Belki, tam da bu noktada Arvind ve hareketinin gücünden ziyade, halkın bu harekete yüklediği misyonun önemine değinmekte fayda var. önceki yazıda da değindiğimiz üzere, nükleer ve uzay çalışmaları, silahlanma, Çin ile bölgesel mücadele gibi ‘büyük projeler’ peşindeki bir ülkede hâlâ yoksulluğun sürdüğü ve nüfusun önemli bir bölümünün temel insani hizmetlerden yoksun bırakıldığı dikkate alınıdğında bağımsızlık öncesinden bu güne ülkeye hükmeden Kongre Partisi ile Hindu milliyetçiliğine dayalı bir siyasi anlayış sergileyen BJP’nin toplumun en azından bir bölümünü tatmin etmekten epeyce uzak olduğu sonucu çıkartılabilir.

Hindistan’daki bu değişim talebini biraz da bu ülkenin yakın ve uzak bölgesinde neler olup bittiğine bakarak değerlendirmek gerekir.
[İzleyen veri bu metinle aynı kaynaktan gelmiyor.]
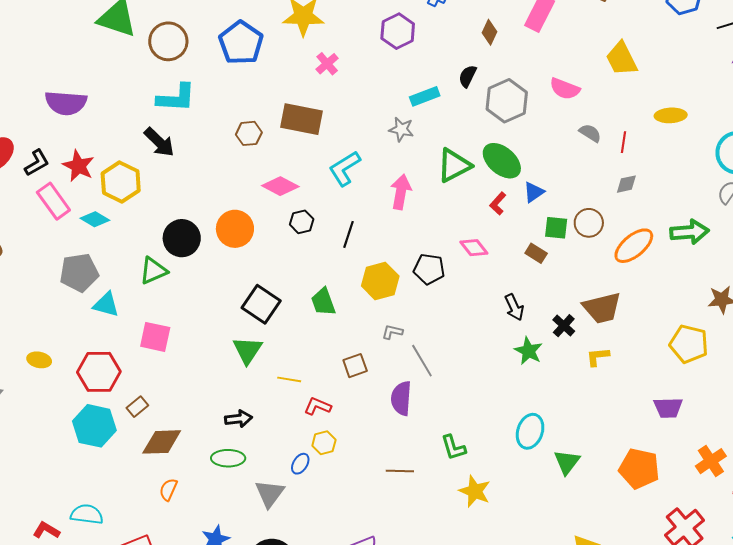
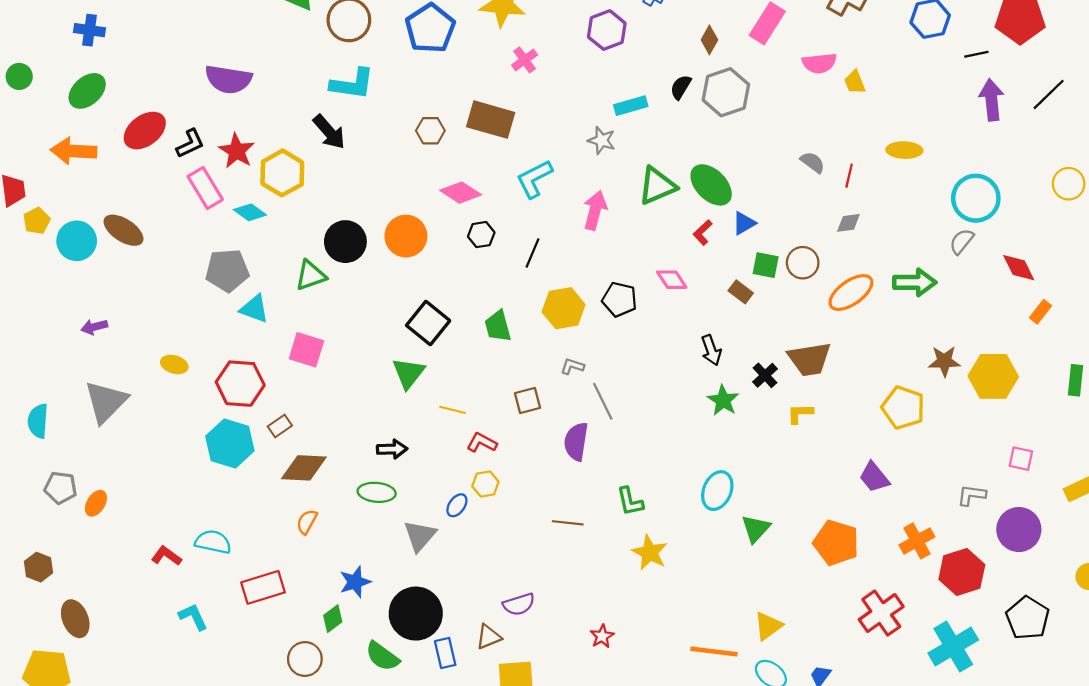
yellow trapezoid: (622, 59) -> (855, 82), size x0.6
pink semicircle: (565, 89) -> (819, 63), moved, turned -32
gray hexagon: (507, 101) -> (726, 92), moved
purple trapezoid: (668, 408) -> (874, 477), turned 48

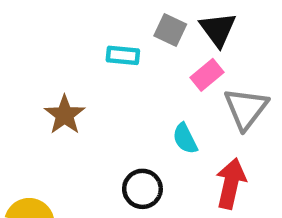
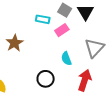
pink rectangle: (207, 75) -> (62, 30), moved

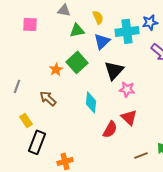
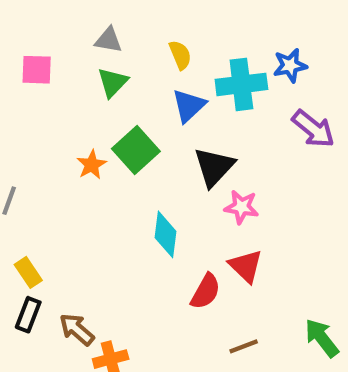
green triangle: (77, 30) -> (113, 82), moved, turned -35
brown arrow: (48, 98) -> (77, 329), moved
black rectangle: (37, 142) -> (28, 315), moved, size x0.7
brown line: (141, 155) -> (244, 346), moved

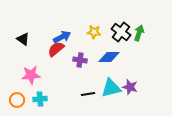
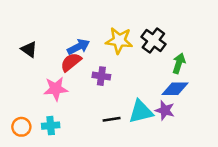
yellow star: (94, 32) -> (119, 40), size x1.5
green arrow: (139, 33) -> (179, 63), moved
blue diamond: (109, 57) -> (175, 89), moved
pink star: (31, 75) -> (56, 89), moved

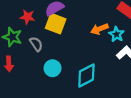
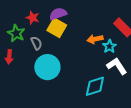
cyan circle: (53, 68) -> (47, 67), size x1.6
cyan diamond: (86, 76) -> (95, 86), moved

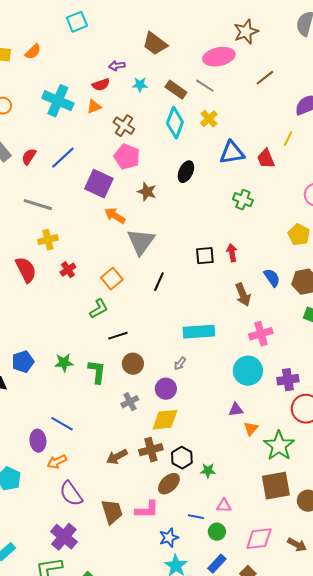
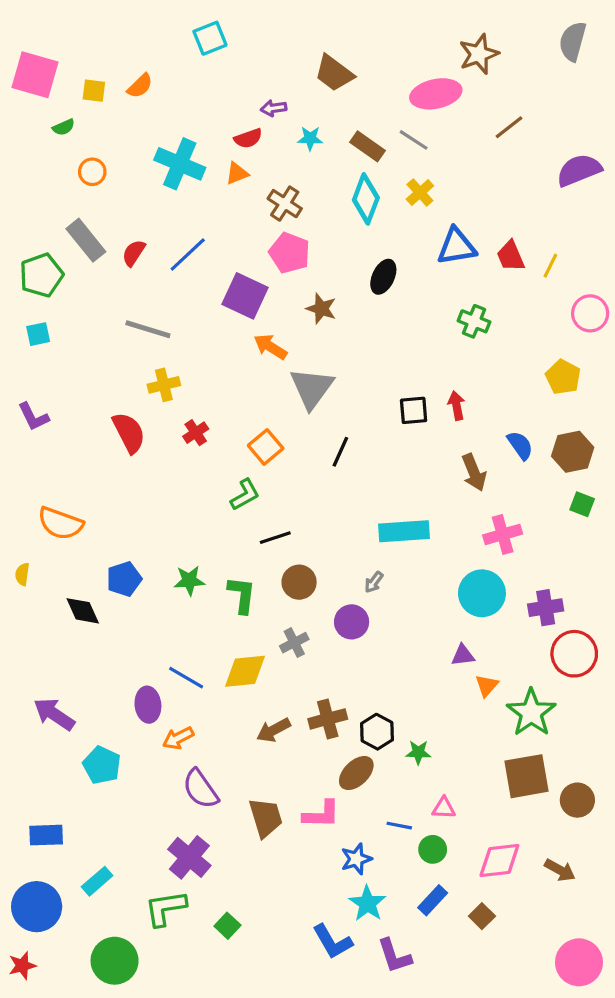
yellow line: (288, 139) -> (550, 266), moved
yellow diamond: (165, 420) -> (245, 671), moved

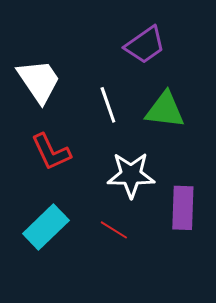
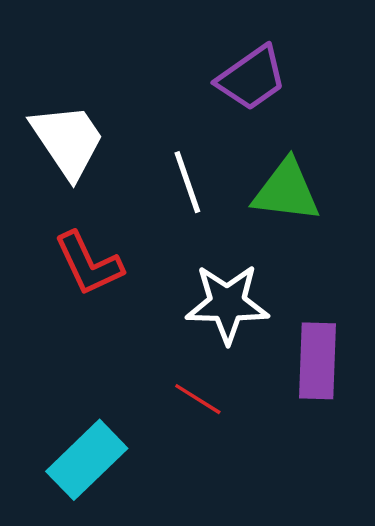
cyan rectangle: (46, 227) -> (87, 460), moved

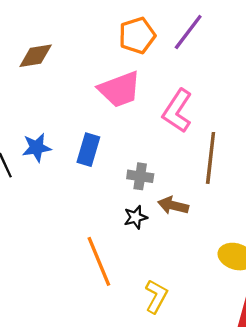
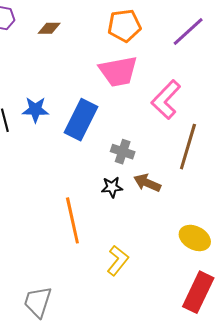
orange pentagon: (137, 36) -> (124, 26), moved
brown diamond: (36, 56) -> (49, 28), size x0.7
blue rectangle: (88, 150) -> (81, 120), size x1.4

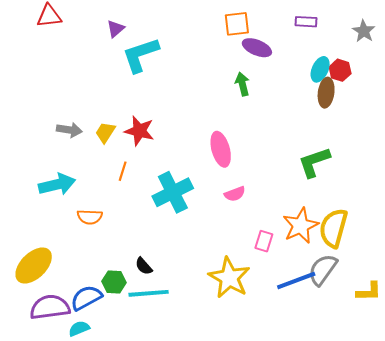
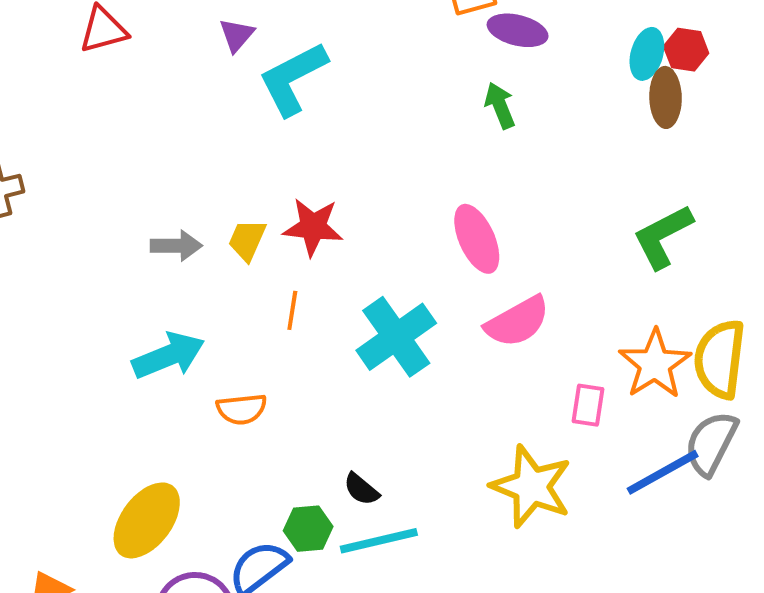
pink semicircle: (235, 194) -> (517, 322), size x1.6

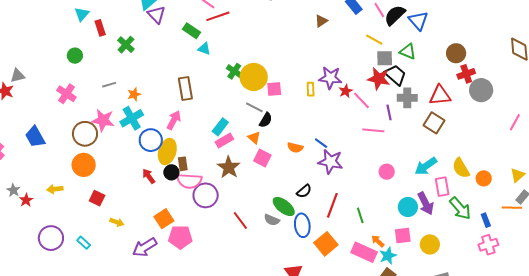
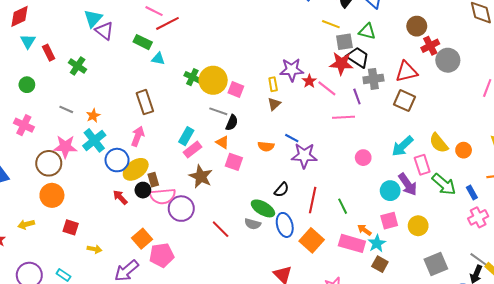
brown triangle: (321, 21) -> (274, 104), moved
gray line: (109, 85) -> (66, 109), turned 48
pink square: (274, 89) -> (236, 90), turned 35
yellow ellipse: (167, 152) -> (136, 169), turned 45

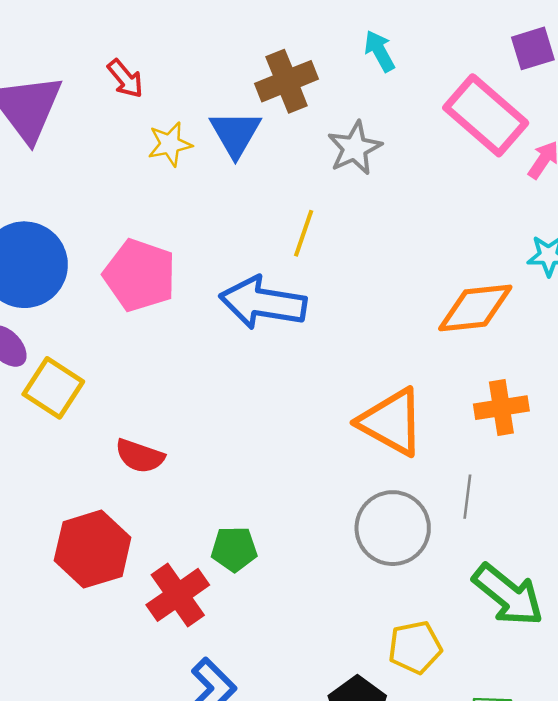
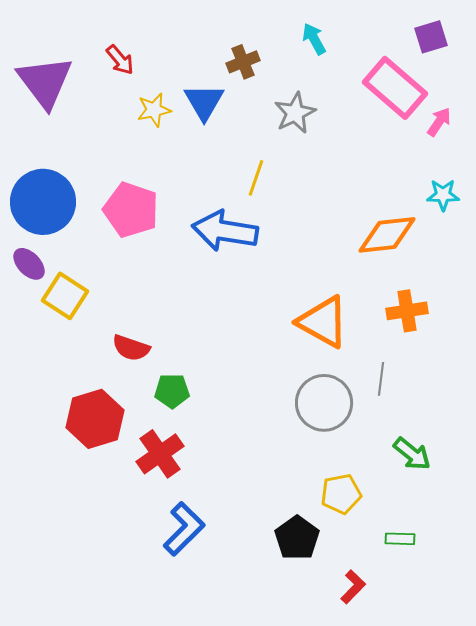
brown cross: (287, 81) -> (243, 62), size x0.7
green pentagon: (234, 549) -> (172, 391), moved
green arrow: (508, 595) -> (412, 454), size x0.7

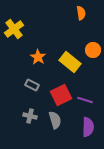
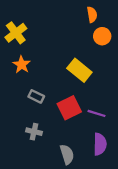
orange circle: (93, 50) -> (102, 36), moved
orange star: (38, 57) -> (21, 65), moved
gray semicircle: (55, 120) -> (67, 154), moved

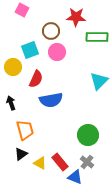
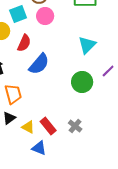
blue semicircle: (51, 100) -> (39, 64), turned -40
green circle: (88, 135) -> (82, 82), moved
blue triangle: (75, 177) -> (39, 148), moved

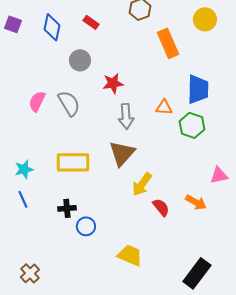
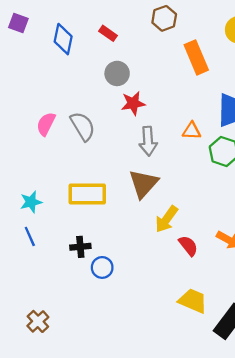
purple square: (13, 24) -> (18, 23), moved
gray circle: (80, 60) -> (117, 73), moved
yellow trapezoid: (130, 255) -> (193, 301), moved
Bu bağlamda, örneğin Endonezya ve Tayland’da çeşitli boyutlarda süren değişim ve reform çabalarına; bazı çevrelerin Hindistan’la -en azından çeşitli hususiyetler noktasında- eşdeğer görmek istediği Çin’in kurgulamakta olduğu orta vadeli sosyo-ekonomik geleceğini kurgulama çabasına tanıklık eden Hindistan kamuoyu, elbette bazı değişimleri kendi siyasi ve toplumsal sisteminde tecrübe etme görme arzusunda. Bollywood müziği ve filmleriyle uyuşturulmuş bir toplumdan, ‘kendinde’ bir topluma geçiş misyonu belki de Arvind’e yükleniyor.